[SUPPLIED RECORDS — start]
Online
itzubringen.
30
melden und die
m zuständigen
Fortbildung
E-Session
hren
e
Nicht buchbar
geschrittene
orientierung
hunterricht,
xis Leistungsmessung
[SUPPLIED RECORDS — finish]
[SUPPLIED RECORDS — start]
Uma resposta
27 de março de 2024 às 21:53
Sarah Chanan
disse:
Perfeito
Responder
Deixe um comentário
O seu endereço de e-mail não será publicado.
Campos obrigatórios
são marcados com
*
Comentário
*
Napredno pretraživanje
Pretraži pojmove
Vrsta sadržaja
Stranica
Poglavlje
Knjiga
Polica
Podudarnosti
[SUPPLIED RECORDS — finish]
■ TASK REQUIREMENTS ■
In the entries above, find the line holding "Sarah Chanan" and the line holding "Podudarnosti", then retype exactly those two lines and every line between them, and nothing else.

■ ANSWER BOX ■
Sarah Chanan
disse:
Perfeito
Responder
Deixe um comentário
O seu endereço de e-mail não será publicado.
Campos obrigatórios
são marcados com
*
Comentário
*
Napredno pretraživanje
Pretraži pojmove
Vrsta sadržaja
Stranica
Poglavlje
Knjiga
Polica
Podudarnosti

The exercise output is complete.